Also, remove the P2 450 from the plastic case so the cooling fan will have better contact with the chip.
 
Also, remove the P2 450 from the plastic case so the cooling fan will have better contact with the chip.

Is the case glued or does it come off easily?

I also have a question about even older PCs. How could I load games onto it if I only have a floppy drive for it and the small HDD running MS-DOS 6.2? I may restore my 486, but I don't have any of my game floppies anymore except for X-Wing. I have a bunch of MS-DOS game files (from gog.com), but how would I transfer them over? Would I have to connect the HDD to the Windows 98 SE machine and dump the game files on to it, or buy floppy disks and copy files back and forth, or is there a more elegant solution?
 
I haven't used or bought anything off GOG, but I've heard that they use DOSBox for almost all of the DOS games in their library. Your best bet would be to find out where each game's root directory is stored, hook up your 486 machine's drive to your main machine, and dump each directory at the root of the drive.

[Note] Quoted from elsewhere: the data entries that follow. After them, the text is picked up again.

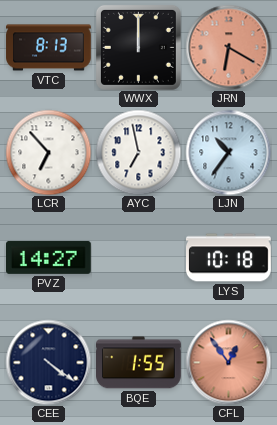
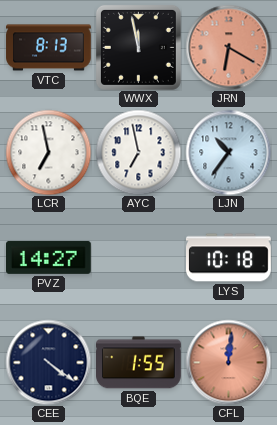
WWX: 12:00 -> 11:58
LCR: 6:53 -> 6:58
CFL: 12:54 -> 12:01
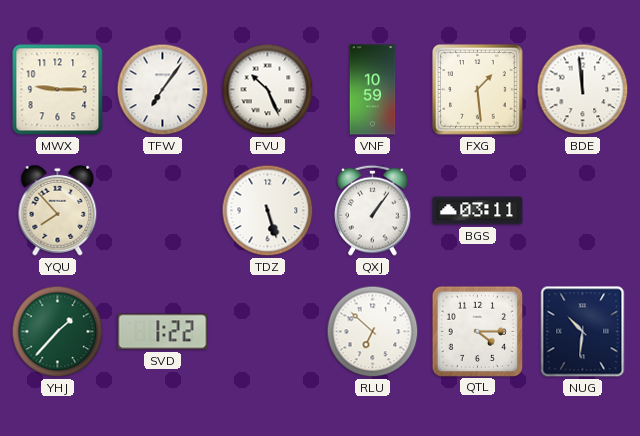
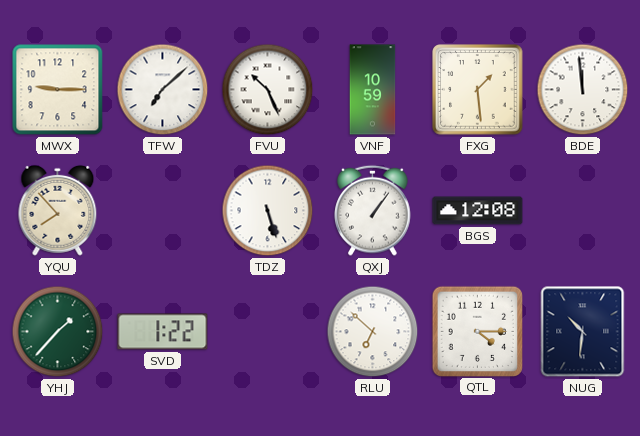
TFW: 7:06 -> 7:08
BGS: 03:11 -> 12:08
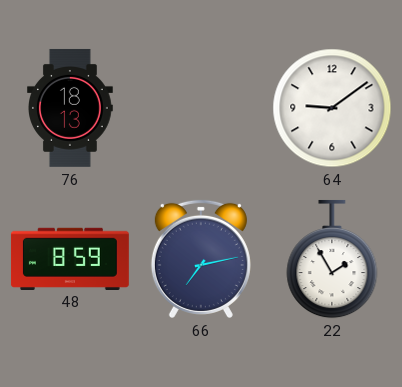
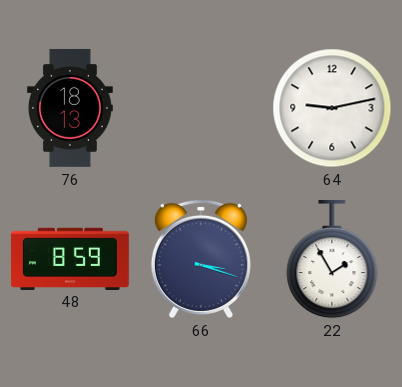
64: 9:09 -> 9:13
66: 7:13 -> 3:18
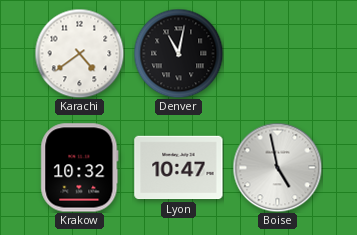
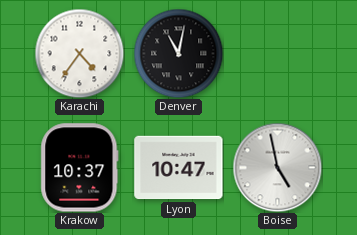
Karachi: 4:39 -> 4:36
Krakow: 10:32 -> 10:37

You shouldn't have any problems other than some minor tweaks and configurations to suite your hardware since GOG strips the DRM from the games in their catalog.
 
Sad to hear bout the imcompatibility .... i hate trying to play old opengl games on vista xD with ati cards ,such a pain. rtcw and mohaa :p
 
I just have to post in this thread and say this is an awesome retro build. It definitely brings me back to my first Voodoo 2 that I bought off of a friend. I only had 1, and it was the 8MB version, but I remember that day so vividly.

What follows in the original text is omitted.